Please return exactly the lines below that run from the line with "Autolakering bliver ofte nødvendigt af" through the end of the listing, both included, but not the pictures.
──────── GIVEN DATA
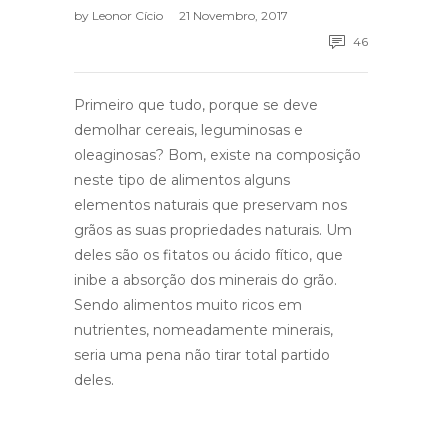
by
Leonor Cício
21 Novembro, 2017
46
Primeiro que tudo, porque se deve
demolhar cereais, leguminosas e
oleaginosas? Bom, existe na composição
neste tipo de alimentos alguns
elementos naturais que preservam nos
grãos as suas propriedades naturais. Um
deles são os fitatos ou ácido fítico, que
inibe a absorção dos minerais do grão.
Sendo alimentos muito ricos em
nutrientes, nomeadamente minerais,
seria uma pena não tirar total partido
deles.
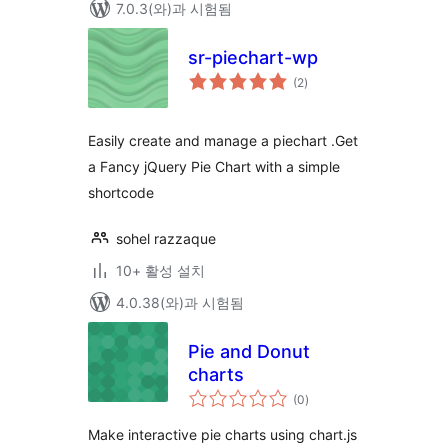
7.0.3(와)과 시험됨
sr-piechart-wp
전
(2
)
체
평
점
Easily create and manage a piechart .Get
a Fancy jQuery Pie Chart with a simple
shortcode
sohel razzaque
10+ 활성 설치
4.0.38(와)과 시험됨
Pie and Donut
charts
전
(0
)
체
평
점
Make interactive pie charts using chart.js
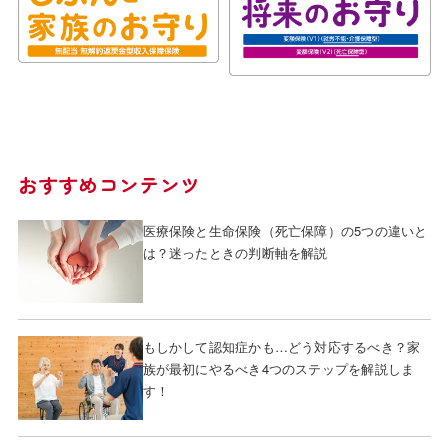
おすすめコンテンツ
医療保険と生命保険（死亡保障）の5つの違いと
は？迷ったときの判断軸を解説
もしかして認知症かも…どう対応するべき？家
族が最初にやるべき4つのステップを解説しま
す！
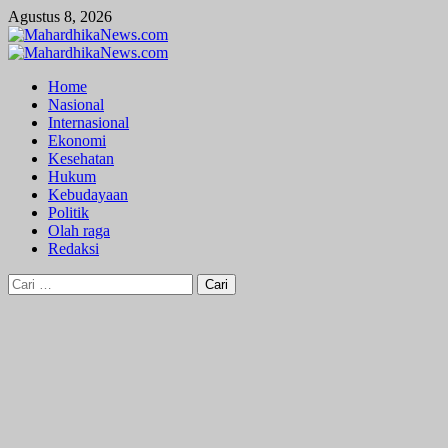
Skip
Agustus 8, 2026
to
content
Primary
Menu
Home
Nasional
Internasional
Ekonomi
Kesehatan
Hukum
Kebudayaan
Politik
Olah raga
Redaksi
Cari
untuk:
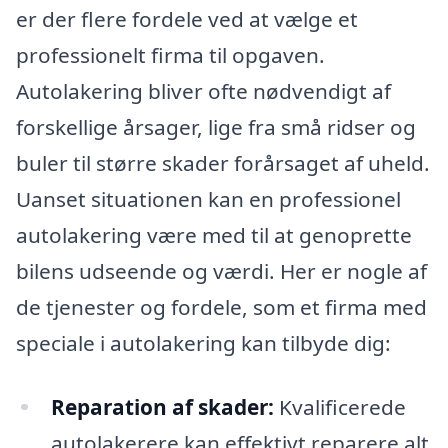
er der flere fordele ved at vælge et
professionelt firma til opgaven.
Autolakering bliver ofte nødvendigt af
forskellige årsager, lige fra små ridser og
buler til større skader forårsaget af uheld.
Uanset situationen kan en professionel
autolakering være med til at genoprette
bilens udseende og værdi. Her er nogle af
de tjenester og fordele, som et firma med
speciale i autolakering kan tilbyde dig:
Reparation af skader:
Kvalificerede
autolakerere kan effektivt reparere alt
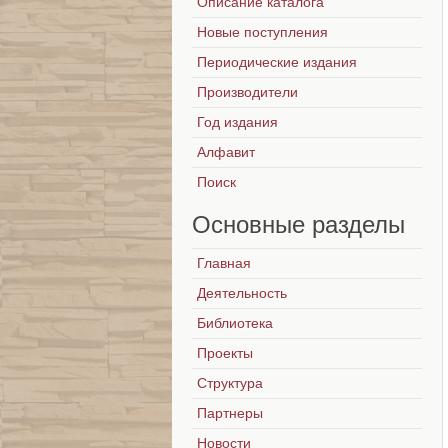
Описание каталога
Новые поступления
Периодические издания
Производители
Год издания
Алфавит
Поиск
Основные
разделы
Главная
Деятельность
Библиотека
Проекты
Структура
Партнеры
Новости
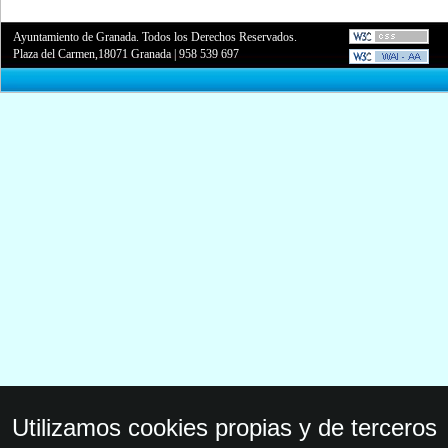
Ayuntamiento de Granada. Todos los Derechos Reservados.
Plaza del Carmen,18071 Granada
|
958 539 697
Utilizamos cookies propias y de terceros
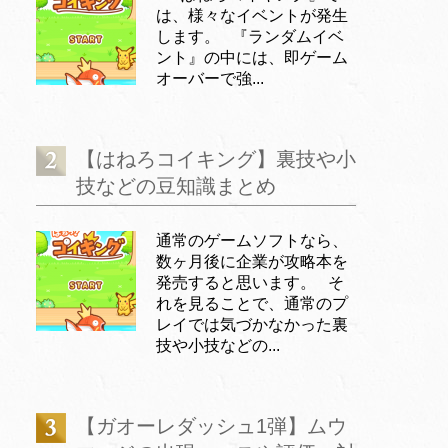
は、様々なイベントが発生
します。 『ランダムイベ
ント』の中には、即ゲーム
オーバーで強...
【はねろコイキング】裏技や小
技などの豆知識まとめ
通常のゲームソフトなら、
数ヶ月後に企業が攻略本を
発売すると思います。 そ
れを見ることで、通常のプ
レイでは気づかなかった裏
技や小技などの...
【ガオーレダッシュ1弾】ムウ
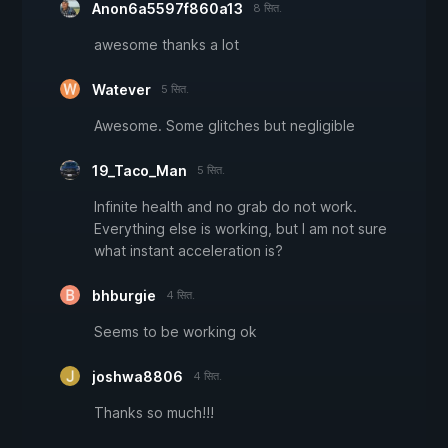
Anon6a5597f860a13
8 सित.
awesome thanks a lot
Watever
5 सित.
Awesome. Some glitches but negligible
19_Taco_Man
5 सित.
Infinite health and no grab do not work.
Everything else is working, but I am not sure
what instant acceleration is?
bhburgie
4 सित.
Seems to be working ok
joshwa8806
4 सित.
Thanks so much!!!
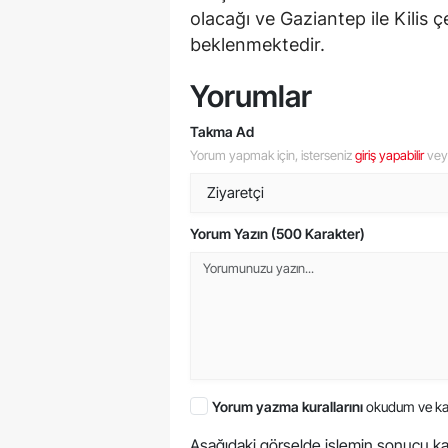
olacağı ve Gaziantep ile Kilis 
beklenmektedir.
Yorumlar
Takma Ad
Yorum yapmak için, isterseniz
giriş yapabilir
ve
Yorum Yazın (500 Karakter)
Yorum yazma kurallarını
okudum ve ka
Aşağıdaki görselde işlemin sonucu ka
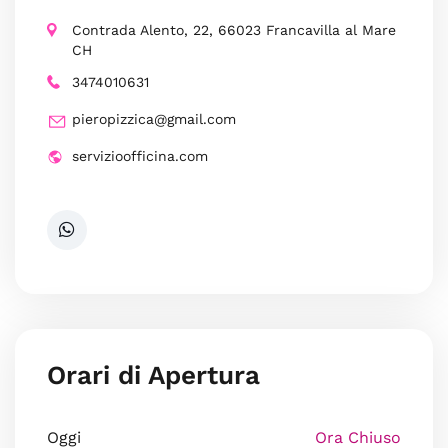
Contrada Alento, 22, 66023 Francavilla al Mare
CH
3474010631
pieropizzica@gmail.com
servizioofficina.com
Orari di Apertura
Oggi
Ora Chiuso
────────────────
#### COMPLETED EXERCISE:
Autolakering bliver ofte nødvendigt af
forskellige årsager, lige fra små ridser og
buler til større skader forårsaget af uheld.
Uanset situationen kan en professionel
autolakering være med til at genoprette
bilens udseende og værdi. Her er nogle af
de tjenester og fordele, som et firma med
speciale i autolakering kan tilbyde dig:
Reparation af skader:
Kvalificerede
autolakerere kan effektivt reparere alt
Описание каталога
Новые поступления
Периодические издания
Производители
Год издания
Алфавит
Поиск
Основные
разделы
Главная
Деятельность
Библиотека
Проекты
Структура
Партнеры
Новости
Ayuntamiento de Granada. Todos los Derechos Reservados.
Plaza del Carmen,18071 Granada
|
958 539 697
Utilizamos cookies propias y de terceros
は、様々なイベントが発生
します。 『ランダムイベ
ント』の中には、即ゲーム
オーバーで強...
【はねろコイキング】裏技や小
技などの豆知識まとめ
通常のゲームソフトなら、
数ヶ月後に企業が攻略本を
発売すると思います。 そ
れを見ることで、通常のプ
レイでは気づかなかった裏
技や小技などの...
【ガオーレダッシュ1弾】ムウ
Anon6a5597f860a13
8 सित.
awesome thanks a lot
Watever
5 सित.
Awesome. Some glitches but negligible
19_Taco_Man
5 सित.
Infinite health and no grab do not work.
Everything else is working, but I am not sure
what instant acceleration is?
bhburgie
4 सित.
Seems to be working ok
joshwa8806
4 सित.
Thanks so much!!!
olacağı ve Gaziantep ile Kilis 
beklenmektedir.
Yorumlar
Takma Ad
Yorum yapmak için, isterseniz
giriş yapabilir
ve
Yorum Yazın (500 Karakter)
Yorum yazma kurallarını
okudum ve ka
Aşağıdaki görselde işlemin sonucu ka
Contrada Alento, 22, 66023 Francavilla al Mare
CH
3474010631
pieropizzica@gmail.com
servizioofficina.com
Orari di Apertura
Oggi
Ora Chiuso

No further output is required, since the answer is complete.